**Task to complete**.
What you return must match the records character for character.

**Provided records**.
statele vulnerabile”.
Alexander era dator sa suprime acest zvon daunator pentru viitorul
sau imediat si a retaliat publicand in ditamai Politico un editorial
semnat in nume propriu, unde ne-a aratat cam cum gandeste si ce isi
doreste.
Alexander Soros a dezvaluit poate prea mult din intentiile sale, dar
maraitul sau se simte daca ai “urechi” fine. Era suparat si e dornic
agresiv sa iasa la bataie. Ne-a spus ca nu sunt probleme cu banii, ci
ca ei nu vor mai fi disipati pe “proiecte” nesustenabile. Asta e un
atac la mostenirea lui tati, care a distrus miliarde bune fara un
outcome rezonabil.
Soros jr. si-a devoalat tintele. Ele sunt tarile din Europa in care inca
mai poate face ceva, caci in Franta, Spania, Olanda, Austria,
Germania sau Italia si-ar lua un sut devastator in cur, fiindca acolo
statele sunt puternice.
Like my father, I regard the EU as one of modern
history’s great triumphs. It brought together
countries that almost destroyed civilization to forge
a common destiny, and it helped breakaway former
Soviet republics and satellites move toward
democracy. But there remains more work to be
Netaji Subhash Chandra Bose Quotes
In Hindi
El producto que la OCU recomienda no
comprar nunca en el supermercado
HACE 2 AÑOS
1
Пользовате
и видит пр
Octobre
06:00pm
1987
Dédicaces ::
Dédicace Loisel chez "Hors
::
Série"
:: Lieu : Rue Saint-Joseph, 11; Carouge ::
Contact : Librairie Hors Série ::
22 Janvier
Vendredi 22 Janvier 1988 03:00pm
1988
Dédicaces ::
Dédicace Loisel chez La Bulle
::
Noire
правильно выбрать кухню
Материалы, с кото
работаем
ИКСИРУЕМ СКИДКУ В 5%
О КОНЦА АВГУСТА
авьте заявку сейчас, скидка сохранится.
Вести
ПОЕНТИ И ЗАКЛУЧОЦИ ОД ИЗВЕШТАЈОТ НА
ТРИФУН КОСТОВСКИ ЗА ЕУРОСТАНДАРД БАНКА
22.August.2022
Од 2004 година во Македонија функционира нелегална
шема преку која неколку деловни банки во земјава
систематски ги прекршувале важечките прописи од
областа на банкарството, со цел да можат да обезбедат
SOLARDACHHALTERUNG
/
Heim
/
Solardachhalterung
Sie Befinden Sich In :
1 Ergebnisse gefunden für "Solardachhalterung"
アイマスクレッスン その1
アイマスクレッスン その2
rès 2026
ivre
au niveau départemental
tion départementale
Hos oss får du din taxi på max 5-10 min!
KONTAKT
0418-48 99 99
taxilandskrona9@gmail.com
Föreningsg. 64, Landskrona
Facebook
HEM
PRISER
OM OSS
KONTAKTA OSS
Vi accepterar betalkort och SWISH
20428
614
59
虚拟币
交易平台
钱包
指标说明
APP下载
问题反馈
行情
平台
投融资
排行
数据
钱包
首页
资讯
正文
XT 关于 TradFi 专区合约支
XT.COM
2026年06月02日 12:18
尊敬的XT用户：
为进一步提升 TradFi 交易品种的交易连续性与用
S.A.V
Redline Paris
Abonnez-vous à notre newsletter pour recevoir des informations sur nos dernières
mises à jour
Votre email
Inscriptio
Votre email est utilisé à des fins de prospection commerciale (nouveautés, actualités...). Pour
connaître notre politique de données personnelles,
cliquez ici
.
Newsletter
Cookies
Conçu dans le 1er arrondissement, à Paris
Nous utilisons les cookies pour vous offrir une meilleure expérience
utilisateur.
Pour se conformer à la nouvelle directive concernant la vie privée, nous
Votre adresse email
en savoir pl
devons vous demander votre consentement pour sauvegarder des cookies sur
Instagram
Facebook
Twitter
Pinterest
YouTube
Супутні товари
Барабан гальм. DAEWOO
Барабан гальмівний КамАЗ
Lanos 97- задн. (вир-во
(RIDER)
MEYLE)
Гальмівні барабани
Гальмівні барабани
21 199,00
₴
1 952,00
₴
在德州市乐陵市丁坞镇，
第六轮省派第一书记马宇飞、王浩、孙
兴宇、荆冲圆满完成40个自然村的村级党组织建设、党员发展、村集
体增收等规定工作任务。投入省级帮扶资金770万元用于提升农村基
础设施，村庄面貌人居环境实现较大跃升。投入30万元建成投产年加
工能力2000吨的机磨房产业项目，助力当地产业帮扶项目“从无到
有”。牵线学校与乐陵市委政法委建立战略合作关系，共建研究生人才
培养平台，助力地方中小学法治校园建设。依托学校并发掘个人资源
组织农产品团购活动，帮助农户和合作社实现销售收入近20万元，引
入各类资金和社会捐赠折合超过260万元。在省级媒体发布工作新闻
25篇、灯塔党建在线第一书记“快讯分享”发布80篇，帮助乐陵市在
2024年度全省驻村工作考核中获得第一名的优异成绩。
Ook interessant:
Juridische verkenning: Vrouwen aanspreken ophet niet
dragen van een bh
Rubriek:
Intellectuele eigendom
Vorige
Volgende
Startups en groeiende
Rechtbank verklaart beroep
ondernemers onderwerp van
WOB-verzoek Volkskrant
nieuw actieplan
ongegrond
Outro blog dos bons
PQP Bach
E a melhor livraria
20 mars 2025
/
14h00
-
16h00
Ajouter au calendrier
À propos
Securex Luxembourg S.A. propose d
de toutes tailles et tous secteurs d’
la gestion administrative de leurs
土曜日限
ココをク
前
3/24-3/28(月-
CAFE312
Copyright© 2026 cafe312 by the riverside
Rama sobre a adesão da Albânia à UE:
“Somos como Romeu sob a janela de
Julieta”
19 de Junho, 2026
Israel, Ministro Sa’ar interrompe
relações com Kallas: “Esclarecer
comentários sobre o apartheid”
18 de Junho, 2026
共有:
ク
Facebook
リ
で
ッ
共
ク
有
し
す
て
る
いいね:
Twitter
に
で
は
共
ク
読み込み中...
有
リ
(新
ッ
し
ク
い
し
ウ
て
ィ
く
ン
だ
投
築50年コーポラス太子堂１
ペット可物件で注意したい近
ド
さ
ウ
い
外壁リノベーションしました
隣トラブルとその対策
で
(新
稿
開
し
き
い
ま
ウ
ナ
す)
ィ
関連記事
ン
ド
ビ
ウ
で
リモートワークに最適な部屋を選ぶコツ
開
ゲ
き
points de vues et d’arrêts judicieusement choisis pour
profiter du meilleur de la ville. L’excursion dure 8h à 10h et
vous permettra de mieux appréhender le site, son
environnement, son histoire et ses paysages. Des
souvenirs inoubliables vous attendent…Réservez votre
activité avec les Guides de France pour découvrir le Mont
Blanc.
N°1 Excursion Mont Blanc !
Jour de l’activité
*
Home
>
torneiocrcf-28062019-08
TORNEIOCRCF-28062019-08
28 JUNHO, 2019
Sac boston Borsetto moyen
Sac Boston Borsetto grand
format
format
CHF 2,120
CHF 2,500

**Task result**.
statele vulnerabile”.
Alexander era dator sa suprime acest zvon daunator pentru viitorul
sau imediat si a retaliat publicand in ditamai Politico un editorial
semnat in nume propriu, unde ne-a aratat cam cum gandeste si ce isi
doreste.
Alexander Soros a dezvaluit poate prea mult din intentiile sale, dar
maraitul sau se simte daca ai “urechi” fine. Era suparat si e dornic
agresiv sa iasa la bataie. Ne-a spus ca nu sunt probleme cu banii, ci
ca ei nu vor mai fi disipati pe “proiecte” nesustenabile. Asta e un
atac la mostenirea lui tati, care a distrus miliarde bune fara un
outcome rezonabil.
Soros jr. si-a devoalat tintele. Ele sunt tarile din Europa in care inca
mai poate face ceva, caci in Franta, Spania, Olanda, Austria,
Germania sau Italia si-ar lua un sut devastator in cur, fiindca acolo
statele sunt puternice.
Like my father, I regard the EU as one of modern
history’s great triumphs. It brought together
countries that almost destroyed civilization to forge
a common destiny, and it helped breakaway former
Soviet republics and satellites move toward
democracy. But there remains more work to be
Netaji Subhash Chandra Bose Quotes
In Hindi
El producto que la OCU recomienda no
comprar nunca en el supermercado
HACE 2 AÑOS
1
Пользовате
и видит пр
Octobre
06:00pm
1987
Dédicaces ::
Dédicace Loisel chez "Hors
::
Série"
:: Lieu : Rue Saint-Joseph, 11; Carouge ::
Contact : Librairie Hors Série ::
22 Janvier
Vendredi 22 Janvier 1988 03:00pm
1988
Dédicaces ::
Dédicace Loisel chez La Bulle
::
Noire
правильно выбрать кухню
Материалы, с кото
работаем
ИКСИРУЕМ СКИДКУ В 5%
О КОНЦА АВГУСТА
авьте заявку сейчас, скидка сохранится.
Вести
ПОЕНТИ И ЗАКЛУЧОЦИ ОД ИЗВЕШТАЈОТ НА
ТРИФУН КОСТОВСКИ ЗА ЕУРОСТАНДАРД БАНКА
22.August.2022
Од 2004 година во Македонија функционира нелегална
шема преку која неколку деловни банки во земјава
систематски ги прекршувале важечките прописи од
областа на банкарството, со цел да можат да обезбедат
SOLARDACHHALTERUNG
/
Heim
/
Solardachhalterung
Sie Befinden Sich In :
1 Ergebnisse gefunden für "Solardachhalterung"
アイマスクレッスン その1
アイマスクレッスン その2
rès 2026
ivre
au niveau départemental
tion départementale
Hos oss får du din taxi på max 5-10 min!
KONTAKT
0418-48 99 99
taxilandskrona9@gmail.com
Föreningsg. 64, Landskrona
Facebook
HEM
PRISER
OM OSS
KONTAKTA OSS
Vi accepterar betalkort och SWISH
20428
614
59
虚拟币
交易平台
钱包
指标说明
APP下载
问题反馈
行情
平台
投融资
排行
数据
钱包
首页
资讯
正文
XT 关于 TradFi 专区合约支
XT.COM
2026年06月02日 12:18
尊敬的XT用户：
为进一步提升 TradFi 交易品种的交易连续性与用
S.A.V
Redline Paris
Abonnez-vous à notre newsletter pour recevoir des informations sur nos dernières
mises à jour
Votre email
Inscriptio
Votre email est utilisé à des fins de prospection commerciale (nouveautés, actualités...). Pour
connaître notre politique de données personnelles,
cliquez ici
.
Newsletter
Cookies
Conçu dans le 1er arrondissement, à Paris
Nous utilisons les cookies pour vous offrir une meilleure expérience
utilisateur.
Pour se conformer à la nouvelle directive concernant la vie privée, nous
Votre adresse email
en savoir pl
devons vous demander votre consentement pour sauvegarder des cookies sur
Instagram
Facebook
Twitter
Pinterest
YouTube
Супутні товари
Барабан гальм. DAEWOO
Барабан гальмівний КамАЗ
Lanos 97- задн. (вир-во
(RIDER)
MEYLE)
Гальмівні барабани
Гальмівні барабани
21 199,00
₴
1 952,00
₴
在德州市乐陵市丁坞镇，
第六轮省派第一书记马宇飞、王浩、孙
兴宇、荆冲圆满完成40个自然村的村级党组织建设、党员发展、村集
体增收等规定工作任务。投入省级帮扶资金770万元用于提升农村基
础设施，村庄面貌人居环境实现较大跃升。投入30万元建成投产年加
工能力2000吨的机磨房产业项目，助力当地产业帮扶项目“从无到
有”。牵线学校与乐陵市委政法委建立战略合作关系，共建研究生人才
培养平台，助力地方中小学法治校园建设。依托学校并发掘个人资源
组织农产品团购活动，帮助农户和合作社实现销售收入近20万元，引
入各类资金和社会捐赠折合超过260万元。在省级媒体发布工作新闻
25篇、灯塔党建在线第一书记“快讯分享”发布80篇，帮助乐陵市在
2024年度全省驻村工作考核中获得第一名的优异成绩。
Ook interessant:
Juridische verkenning: Vrouwen aanspreken ophet niet
dragen van een bh
Rubriek:
Intellectuele eigendom
Vorige
Volgende
Startups en groeiende
Rechtbank verklaart beroep
ondernemers onderwerp van
WOB-verzoek Volkskrant
nieuw actieplan
ongegrond
Outro blog dos bons
PQP Bach
E a melhor livraria
20 mars 2025
/
14h00
-
16h00
Ajouter au calendrier
À propos
Securex Luxembourg S.A. propose d
de toutes tailles et tous secteurs d’
la gestion administrative de leurs
土曜日限
ココをク
前
3/24-3/28(月-
CAFE312
Copyright© 2026 cafe312 by the riverside
Rama sobre a adesão da Albânia à UE:
“Somos como Romeu sob a janela de
Julieta”
19 de Junho, 2026
Israel, Ministro Sa’ar interrompe
relações com Kallas: “Esclarecer
comentários sobre o apartheid”
18 de Junho, 2026
共有:
ク
Facebook
リ
で
ッ
共
ク
有
し
す
て
る
いいね:
Twitter
に
で
は
共
ク
読み込み中...
有
リ
(新
ッ
し
ク
い
し
ウ
て
ィ
く
ン
だ
投
築50年コーポラス太子堂１
ペット可物件で注意したい近
ド
さ
ウ
い
外壁リノベーションしました
隣トラブルとその対策
で
(新
稿
開
し
き
い
ま
ウ
ナ
す)
ィ
関連記事
ン
ド
ビ
ウ
で
リモートワークに最適な部屋を選ぶコツ
開
ゲ
き
points de vues et d’arrêts judicieusement choisis pour
profiter du meilleur de la ville. L’excursion dure 8h à 10h et
vous permettra de mieux appréhender le site, son
environnement, son histoire et ses paysages. Des
souvenirs inoubliables vous attendent…Réservez votre
activité avec les Guides de France pour découvrir le Mont
Blanc.
N°1 Excursion Mont Blanc !
Jour de l’activité
*
Home
>
torneiocrcf-28062019-08
TORNEIOCRCF-28062019-08
28 JUNHO, 2019
Sac boston Borsetto moyen
Sac Boston Borsetto grand
format
format
CHF 2,120
CHF 2,500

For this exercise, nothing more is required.